Ruling

01064-18 Gabriel v mirror.co.uk

    • Date complaint received

      21st June 2018

    • Outcome

      No breach - after investigation

    • Code provisions

      1 Accuracy, 2 Privacy, 9 Reporting of crime

Decision of the Complaints Committee 01064-18 Gabriel v mirror.co.uk

Summary of Complaint 

1.    Janis Gabriel complained to the Independent Press Standards Organisation that mirror.co.uk breached Clause 1 (Accuracy), Clause 2 (Privacy) and Clause 9 (Reporting of crime) in an article headlined “Notorious family who flaunted infamy with self-styled own 'brand' walk free from court after vicious pub brawl”, published on 2 February 2018. 

2.    The article reported that three siblings from a family which had previously been evicted from their council home had been given non-custodial convictions for their involvement in a pub brawl. It described details of the brawl and of the information heard in court, before going on to report that the family “became notorious in 2004 when they were evicted from their council home…it was claimed they inflicted ’21 years of anti-social behaviour’ on their neighbourhood”. It said that at the time of the trial in 2004, officials claimed members of the family had made threats against their neighbours. It reported that two of the siblings had “clocked up a string of convictions for violence”, and described the non-custodial sentences they received for their involvement in the brawl. The article described how the family “designed its own logo”, which was included in the article. 

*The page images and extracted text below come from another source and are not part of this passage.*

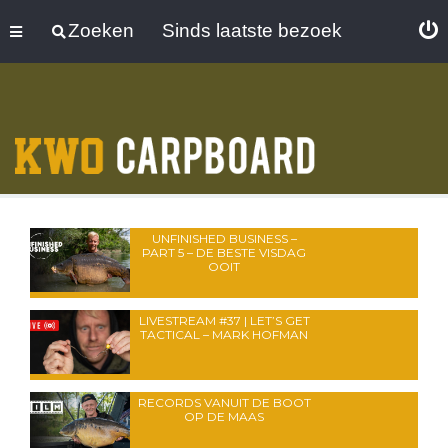
Zoeken
Sinds laatste bezoek
UNFINISHED BUSINESS –
PART 5 – DE BESTE VISDAG
OOIT
LIVESTREAM #37 | LET’S GET
TACTICAL – MARK HOFMAN
RECORDS VANUIT DE BOOT
OP DE MAAS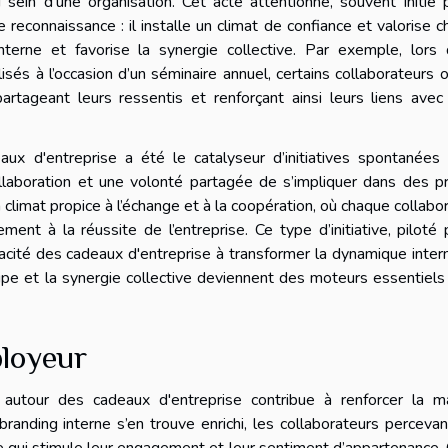
sein d'une organisation. Cet acte attentionné, souvent initié 
 reconnaissance : il installe un climat de confiance et valorise 
terne et favorise la synergie collective. Par exemple, lors 
isés à l’occasion d’un séminaire annuel, certains collaborateurs 
artageant leurs ressentis et renforçant ainsi leurs liens avec
ux d'entreprise a été le catalyseur d’initiatives spontanées 
ollaboration et une volonté partagée de s’impliquer dans des p
 climat propice à l’échange et à la coopération, où chaque collabo
ent à la réussite de l’entreprise. Ce type d’initiative, piloté 
apacité des cadeaux d'entreprise à transformer la dynamique inter
pe et la synergie collective deviennent des moteurs essentiels
ployeur
 autour des cadeaux d'entreprise contribue à renforcer la m
branding interne s’en trouve enrichi, les collaborateurs perceva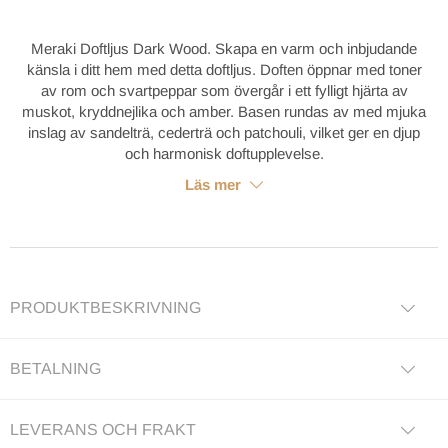
Meraki Doftljus Dark Wood. Skapa en varm och inbjudande
känsla i ditt hem med detta doftljus. Doften öppnar med toner
av rom och svartpeppar som övergår i ett fylligt hjärta av
muskot, kryddnejlika och amber. Basen rundas av med mjuka
inslag av sandelträ, cederträ och patchouli, vilket ger en djup
och harmonisk doftupplevelse.
Läs mer
PRODUKTBESKRIVNING
BETALNING
LEVERANS OCH FRAKT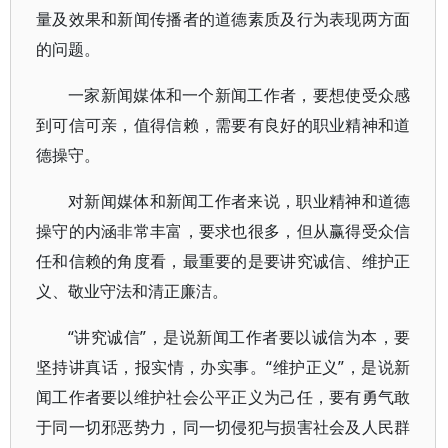
量及效果和新闻传播者的道德素质及行为表现两方面
的问题。
一家新闻媒体和一个新闻工作者，要想使受众感
到可信可亲，值得信赖，需要有良好的职业精神和道
德操守。
对新闻媒体和新闻工作者来说，职业精神和道德
操守的内涵非常丰富，要求也很多，但从赢得受众信
任和信赖的角度看，最重要的是要讲究诚信、维护正
义、敬业守法和清正廉洁。
“讲究诚信”，是说新闻工作者要以诚信为本，要
坚持讲真话，报实情，办实事。“维护正义”，是说新
闻工作者要以维护社会公平正义为己任，要有勇气敢
于同一切邪恶势力，同一切侵犯与损害社会及人民群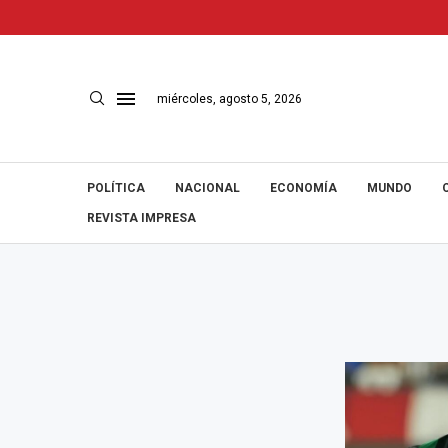
miércoles, agosto 5, 2026
POLÍTICA
NACIONAL
ECONOMÍA
MUNDO
REVISTA IMPRESA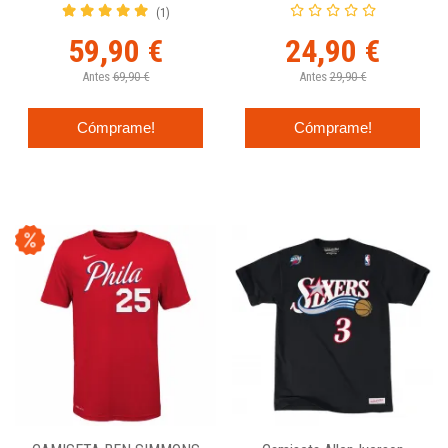
PHILADELPHIA 76ERS -
Nike - Junior
(1)
MITCHELL NESS
59,90 €
24,90 €
Antes
69,90 €
Antes
29,90 €
Cómprame!
Cómprame!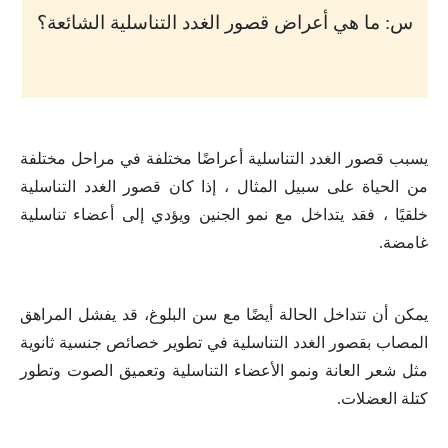
س: ما هي أعراض قصور الغدد التناسلية الشائعة؟
يسبب قصور الغدد التناسلية أعراضًا مختلفة في مراحل مختلفة
من الحياة على سبيل المثال ، إذا كان قصور الغدد التناسلية
خلقيًا ، فقد يتداخل مع نمو الجنين ويؤدي إلى أعضاء تناسلية
غامضة
.
يمكن أن تتداخل الحالة أيضًا مع سن البلوغ، قد يفشل المراهق
المصاب بقصور الغدد التناسلية في تطوير خصائص جنسية ثانوية
مثل شعر العانة ونمو الأعضاء التناسلية وتعميق الصوت وتطور
كتلة العضلات
.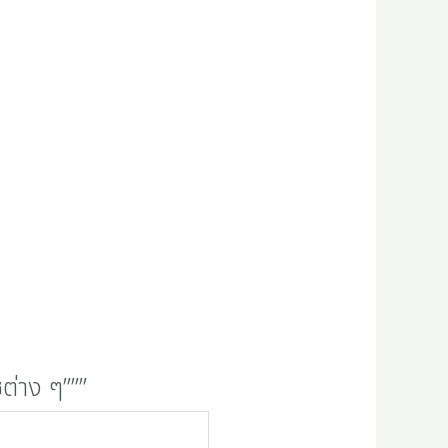
ต่าง ๆ”””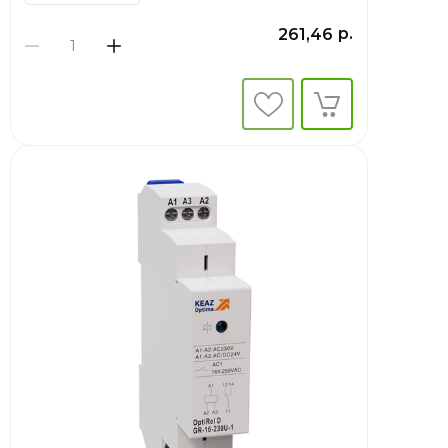
р.
261,46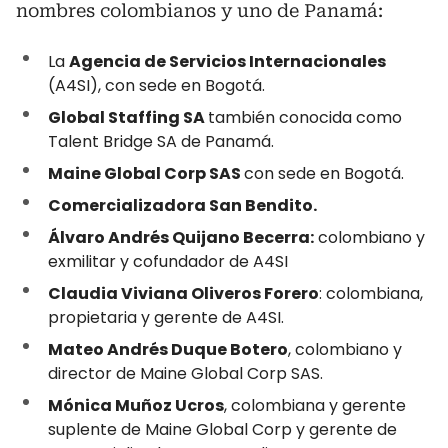
nombres colombianos y uno de Panamá:
La
Agencia de Servicios Internacionales
(A4SI), con sede en Bogotá.
Global Staffing SA
también conocida como
Talent Bridge SA de Panamá.
Maine Global Corp SAS
con sede en Bogotá.
Comercializadora San Bendito.
Álvaro Andrés Quijano Becerra:
colombiano y
exmilitar y cofundador de A4SI
Claudia Viviana Oliveros Forero
: colombiana,
propietaria y gerente de A4SI.
Mateo Andrés Duque Botero
, colombiano y
director de Maine Global Corp SAS.
Mónica Muñoz Ucros
, colombiana y gerente
suplente de Maine Global Corp y gerente de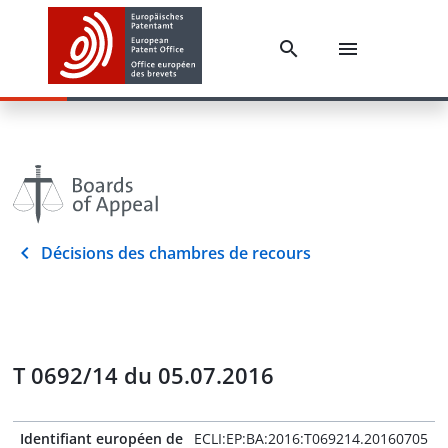
Décisions des chambres de recours
T 0692/14 du 05.07.2016
Identifiant européen de
ECLI:EP:BA:2016:T069214.20160705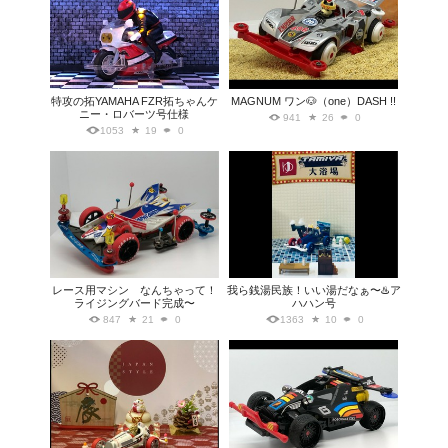
特攻の拓YAMAHA FZR拓ちゃんケ
MAGNUM ワン🐶（one）DASH !!
ニー・ロバーツ号仕様
941
26
0
1053
19
0
レース用マシン なんちゃって！
我ら銭湯民族！いい湯だなぁ〜♨️ア
ライジングバード完成〜
ハハン号
847
21
0
1363
10
0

3.    The article reported that the 2004 trial was told that the complainant and her husband, who were both named, “were receiving £2,000 a month in benefits but paid no council tax or rent on their three bedroomed semi”; it went on to described the items and money found in the home and to state that the complainant had been jailed for 6 months “after police said the luxuries [found in the home] were financed by crime”. The article went on to say that “she was cleared in 2006 after an appeal court ruled the trial judge’s summing up was ‘flawed’”. 

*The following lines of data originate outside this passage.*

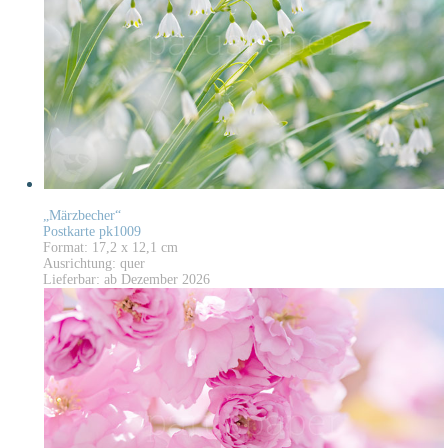
„Märzbecher“
Postkarte pk1009
Format: 17,2 x 12,1 cm
Ausrichtung: quer
Lieferbar: ab Dezember 2026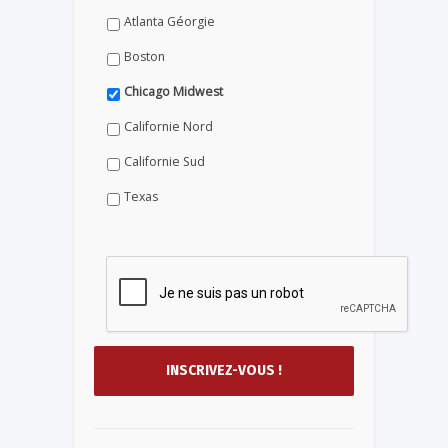
Atlanta Géorgie
Boston
Chicago Midwest
Californie Nord
Californie Sud
Texas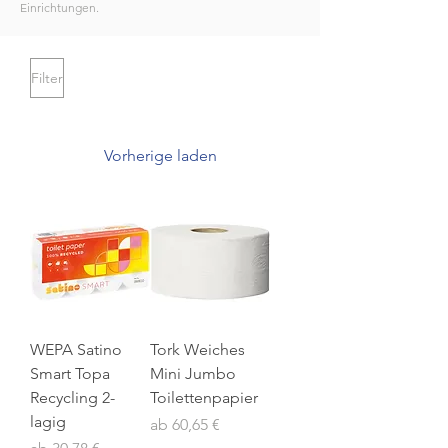
Einrichtungen.
Filter
Vorherige laden
WEPA Satino
Tork Weiches
Smart Topa
Mini Jumbo
Recycling 2-
Toilettenpapier
lagig
Sale-Preis
ab
60,65 €
Sale-Preis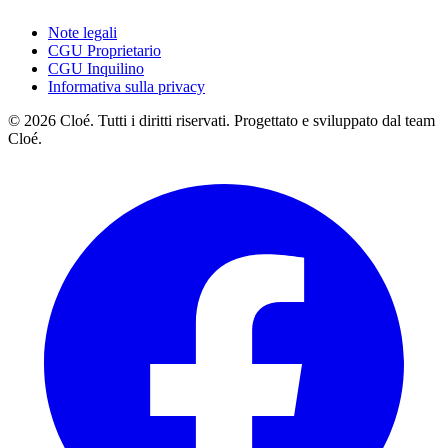
Note legali
CGU Proprietario
CGU Inquilino
Informativa sulla privacy
© 2026 Cloé. Tutti i diritti riservati. Progettato e sviluppato dal team
Cloé.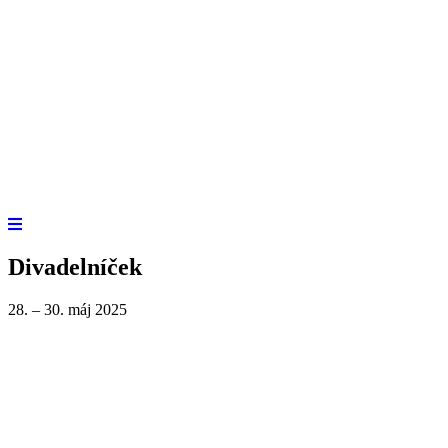
Divadelníček
28. – 30. máj 2025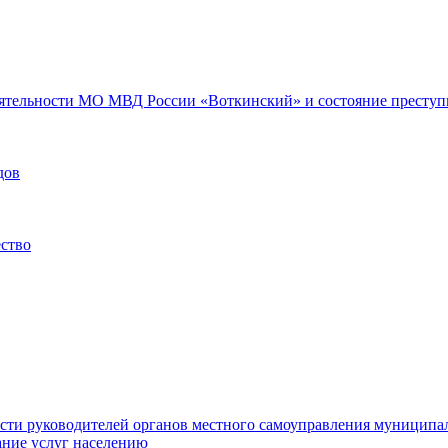
еятельности МО МВД России «Воткинский» и состояние преступн
дов
ество
ости руководителей органов местного самоуправления муниципа
ние услуг населению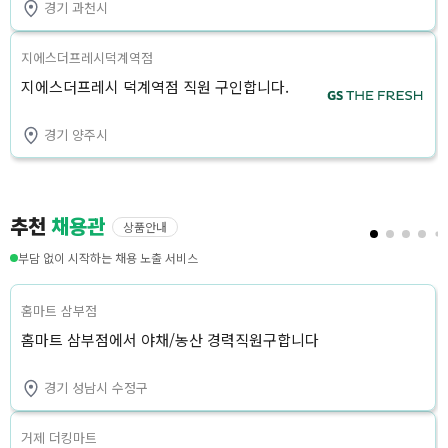
경기 과천시
지에스더프레시덕계역점
지에스더프레시 덕계역점 직원 구인합니다.
경기 양주시
추천
채용관
상품안내
부담 없이 시작하는 채용 노출 서비스
홈마트 삼부점
홈마트 삼부점에서 야채/농산 경력직원구합니다
경기 성남시 수정구
거제 더킹마트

4.    The complainant said that the article had breached Clause 9 (Reporting of crime) because it named her and explained the connection between her and three family members who had been convicted, when she was not relevant to this story. The complainant also said that the article breached Clause 2 (Privacy) by reporting on the details of her conviction, when this had been overturned several years previously. Finally, she said the article breached Clause 1 (Accuracy) by misleadingly reporting on the two court cases together, suggesting that they were connected. 

5.    The publication denied that the article breached Clause 9. It said that the complainant’s family was notorious for having been evicted after inflicting many years of anti-social behaviour on their neighbours; the story reported on a continuation of this pattern of behaviour, which related both to the complainant, and to the siblings who had been convicted recently. In these circumstances, the complainant’s conviction was relevant to her children’s recent anti-social behaviour. In addition, the complainant had included herself in the family’s “branding” on social media, making her relevant to a report on the family’s behaviour.  

6.    In addition, the publication said that there was no breach of Clause 2, because the court proceedings involving the complainant’s mother-in-law were already in the public domain and had been widely reported on at the time. The publication also denied any breach of Clause 1: the events of both cases had been accurately reported, and the article had stated that the complainant was “later cleared on appeal”.

Relevant Code Provisions

7. Clause 1 (Accuracy)

i) The Press must take care not to publish inaccurate, misleading or distorted information or images, including headlines not supported by the text.

ii) A significant inaccuracy, misleading statement or distortion must be corrected, promptly and with due prominence, and — where appropriate — an apology published. In cases involving IPSO, due prominence should be as required by the regulator. 

iii) A fair opportunity to reply to significant inaccuracies should be given, when reasonably called for.

iv) The Press, while free to editorialise and campaign, must distinguish clearly between comment, conjecture and fact.

Clause 2 (Privacy)

i) Everyone is entitled to respect for his or her private and family life, home, health and correspondence, including digital communications.

ii) Editors will be expected to justify intrusions into any individual's private life without consent. Account will be taken of the complainant's own public disclosures of information.

iii) It is unacceptable to photograph individuals, without their consent, in public or private places where there is a reasonable expectation of privacy. 

Clause 9 (Reporting of Crime)*

i) Relatives or friends of persons convicted or accused of crime should not generally be identified without their consent, unless they are genuinely relevant to the story.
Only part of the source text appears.